Give the number of lines in the data that contain the word "juillet"; no other text is needed.

*** Opening Stored data ***

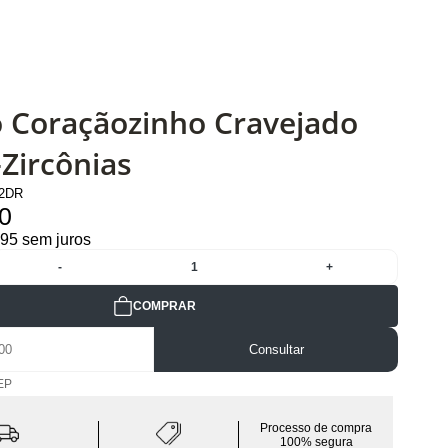
o Coraçãozinho Cravejado
Zircônias
12DR
0
,95 sem juros
-
1
+
COMPRAR
Consultar
EP
Processo de compra
100% segura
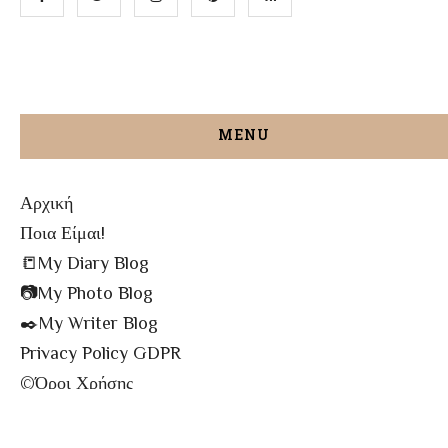
MENU
Αρχική
Ποια Είμαι!
📒My Diary Blog
📷My Photo Blog
✒️My Writer Blog
Privacy Policy GDPR
©️Όροι Χρήσης
✉️Contact me!
🔝All The Posts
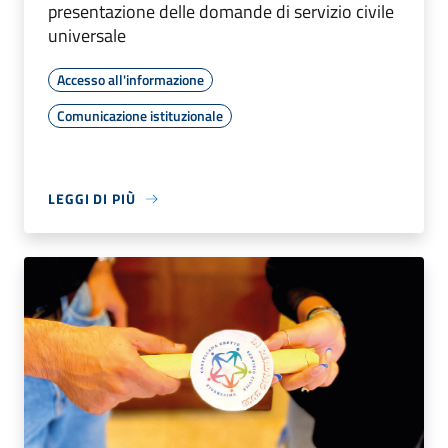
presentazione delle domande di servizio civile
universale
Accesso all'informazione
Comunicazione istituzionale
LEGGI DI PIÙ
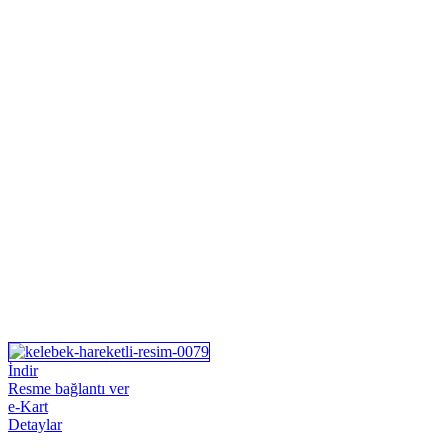
İndir
Resme bağlantı ver
e-Kart
Detaylar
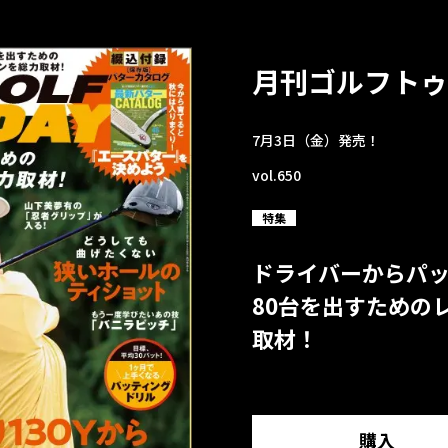
月刊ゴルフトゥ
7月3日（金）発売！
vol.650
特集
ドライバーからパ
80台を出すための
取材！
購入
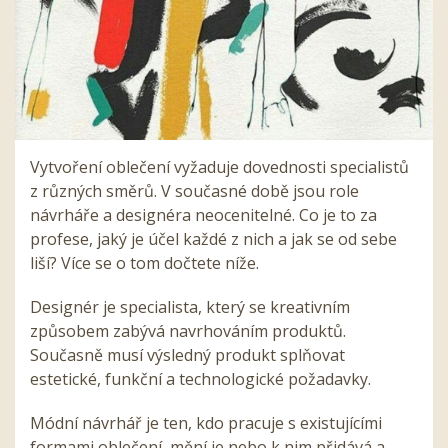
Vytvoření oblečení vyžaduje dovednosti specialistů
z různých směrů. V současné době jsou role
návrháře a designéra neocenitelné. Co je to za
profese, jaký je účel každé z nich a jak se od sebe
liší? Více se o tom dočtete níže.
Designér je specialista, který se kreativním
způsobem zabývá navrhováním produktů.
Současně musí výsledný produkt splňovat
estetické, funkční a technologické požadavky.
Módní návrhář je ten, kdo pracuje s existujícími
formami oblečení, mění je nebo k nim přidává a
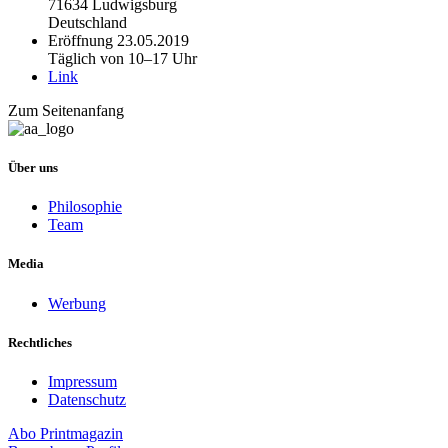
71634 Ludwigsburg
Deutschland
Eröffnung 23.05.2019
Täglich von 10–17 Uhr
Link
Zum Seitenanfang
Über uns
Philosophie
Team
Media
Werbung
Rechtliches
Impressum
Datenschutz
Abo
Printmagazin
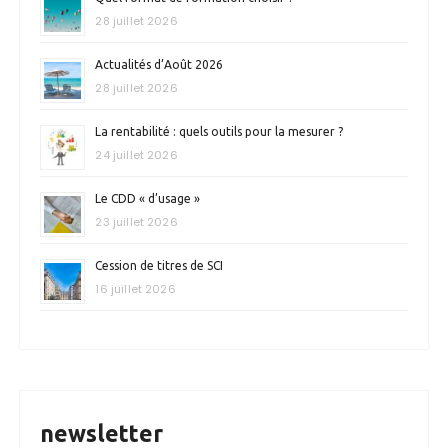
e
28 juillet 2026
s
Actualités d’Août 2026
p
28 juillet 2026
u
La rentabilité : quels outils pour la mesurer ?
b
24 juillet 2026
l
Le CDD « d’usage »
i
23 juillet 2026
c
a
Cession de titres de SCI
16 juillet 2026
t
i
o
n
s
newsletter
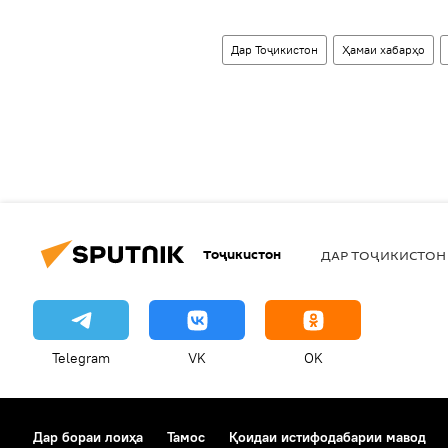
Дар Тоҷикистон
Ҳамаи хабарҳо
Тоҷикистон
ДАР ТОҶИКИСТОН
Telegram
VK
OK
Дар бораи лоиҳа
Тамос
Қоидаи истифодабарии мавод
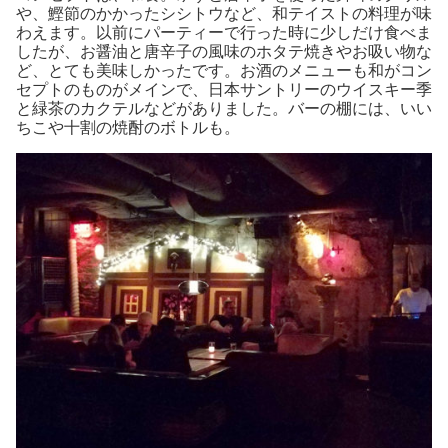
や、鰹節のかかったシシトウなど、和テイストの料理が味
わえます。以前にパーティーで行った時に少しだけ食べま
したが、お醤油と唐辛子の風味のホタテ焼きやお吸い物な
ど、とても美味しかったです。お酒のメニューも和がコン
セプトのものがメインで、日本サントリーのウイスキー季
と緑茶のカクテルなどがありました。バーの棚には、いい
ちこや十割の焼酎のボトルも。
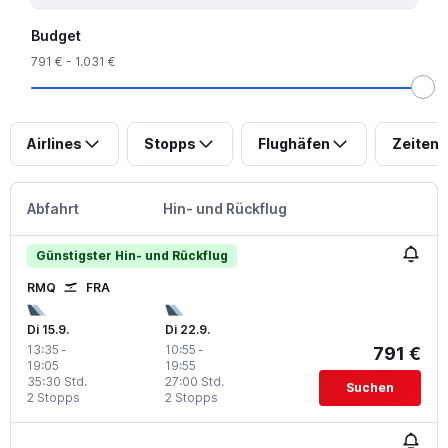
Budget
791 € - 1.031 €
Airlines
Stopps
Flughäfen
Zeiten
Abfahrt
Hin- und Rückflug
Günstigster Hin- und Rückflug
RMQ
FRA
Di 15.9.
Di 22.9.
13:35
-
10:55
-
791 €
19:05
19:55
35:30 Std.
27:00 Std.
Suchen
2 Stopps
2 Stopps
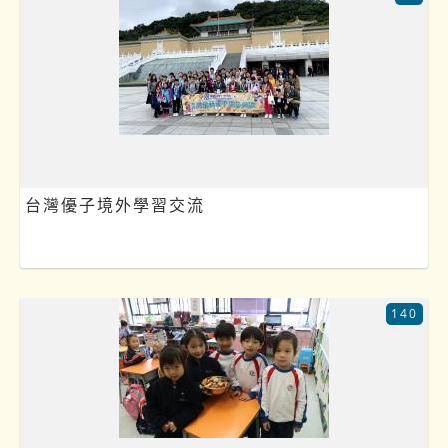
台灣優子境外學習交流
140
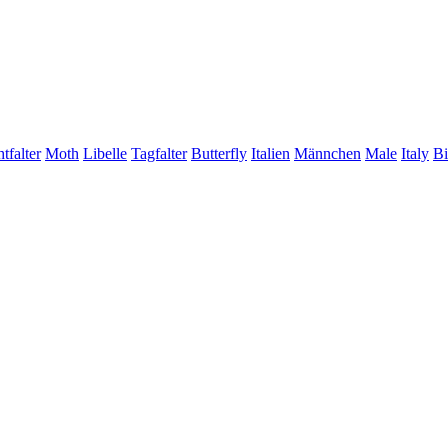
tfalter
Moth
Libelle
Tagfalter
Butterfly
Italien
Männchen
Male
Italy
Bi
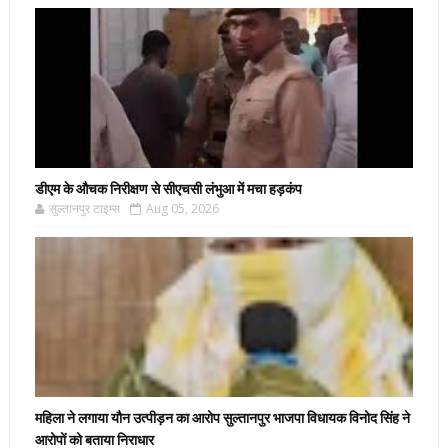
डीएम के औचक निरीक्षण से सीएचसी लंभुआ में मचा हड़कंप
सुल्तानपुर टाइम्स
Aug 05, 2026
महिला ने लगाया यौन उत्पीड़न का आरोप सुल्तानपुर भाजपा विधायक विनोद सिंह ने
आरोपों को बताया निराधार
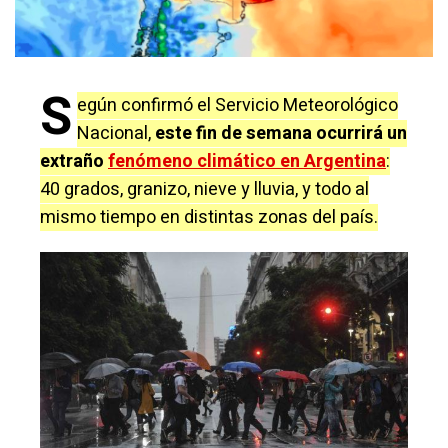
S
egún confirmó el Servicio Meteorológico
Nacional,
este fin de semana ocurrirá un
extraño
fenómeno climático en Argentina
:
40 grados, granizo, nieve y lluvia, y todo al
mismo tiempo en distintas zonas del país.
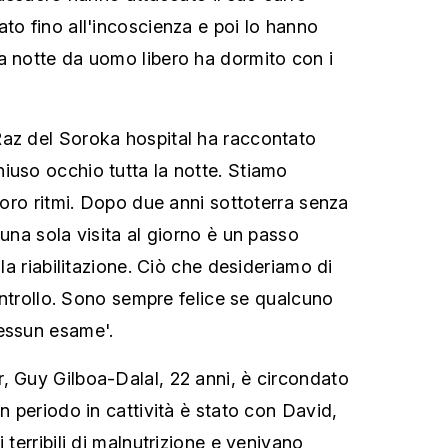
to fino all'incoscienza e poi lo hanno
a notte da uomo libero ha dormito con i
Raz del Soroka hospital ha raccontato
iuso occhio tutta la notte. Stiamo
 loro ritmi. Dopo due anni sottoterra senza
 una sola visita al giorno è un passo
lla riabilitazione. Ciò che desideriamo di
 controllo. Sono sempre felice se qualcuno
essun esame'.
, Guy Gilboa-Dalal, 22 anni, è circondato
un periodo in cattività è stato con David,
 terribili di malnutrizione e venivano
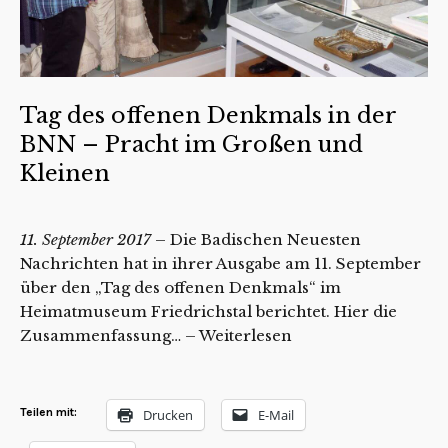
Tag des offenen Denkmals in der
BNN – Pracht im Großen und
Kleinen
11. September 2017
– Die Badischen Neuesten
Nachrichten hat in ihrer Ausgabe am 11. September
über den „Tag des offenen Denkmals“ im
Heimatmuseum Friedrichstal berichtet. Hier die
Zusammenfassung… –
Weiterlesen
Teilen mit:
Drucken
E-Mail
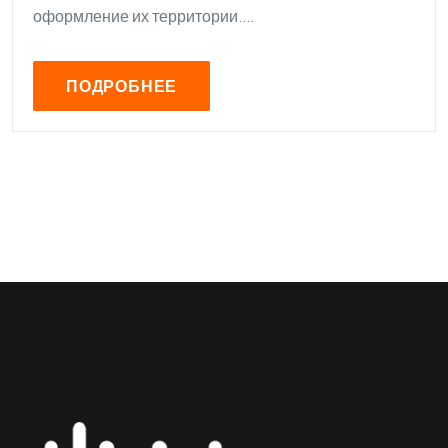
оформление их территории....
ПОДРОБНЕЕ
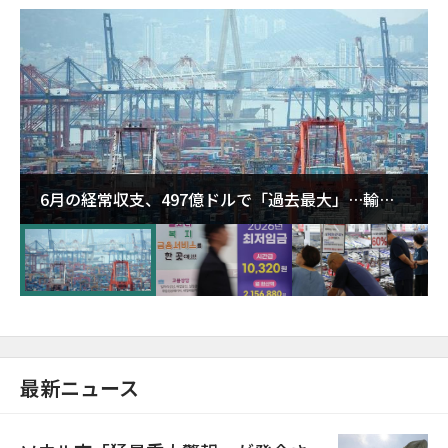
6月の経常収支、497億ドルで「過去最大」…輸出
が初の1000億ドル突破
最新ニュース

*** Closing Stored data ***

- _Solution_
5